::: The data :::

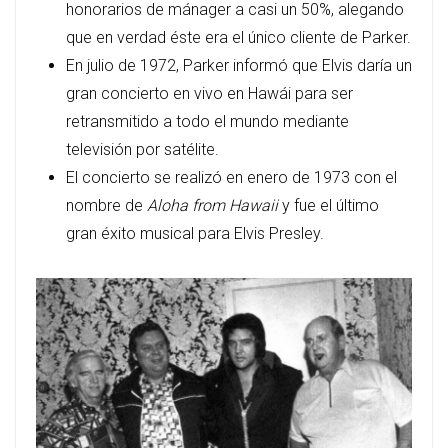
honorarios de mánager a casi un 50%, alegando
que en verdad éste era el único cliente de Parker.
En julio de 1972, Parker informó que Elvis daría un
gran concierto en vivo en Hawái para ser
retransmitido a todo el mundo mediante
televisión por satélite.
El concierto se realizó en enero de 1973 con el
nombre de
Aloha from Hawaii
y fue el último
gran éxito musical para Elvis Presley.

:::

(Problem details):
Return, word for word, every line from the line with "El concierto se" to the final line of the data.

(Response):
El concierto se realizó en enero de 1973 con el
nombre de
Aloha from Hawaii
y fue el último
gran éxito musical para Elvis Presley.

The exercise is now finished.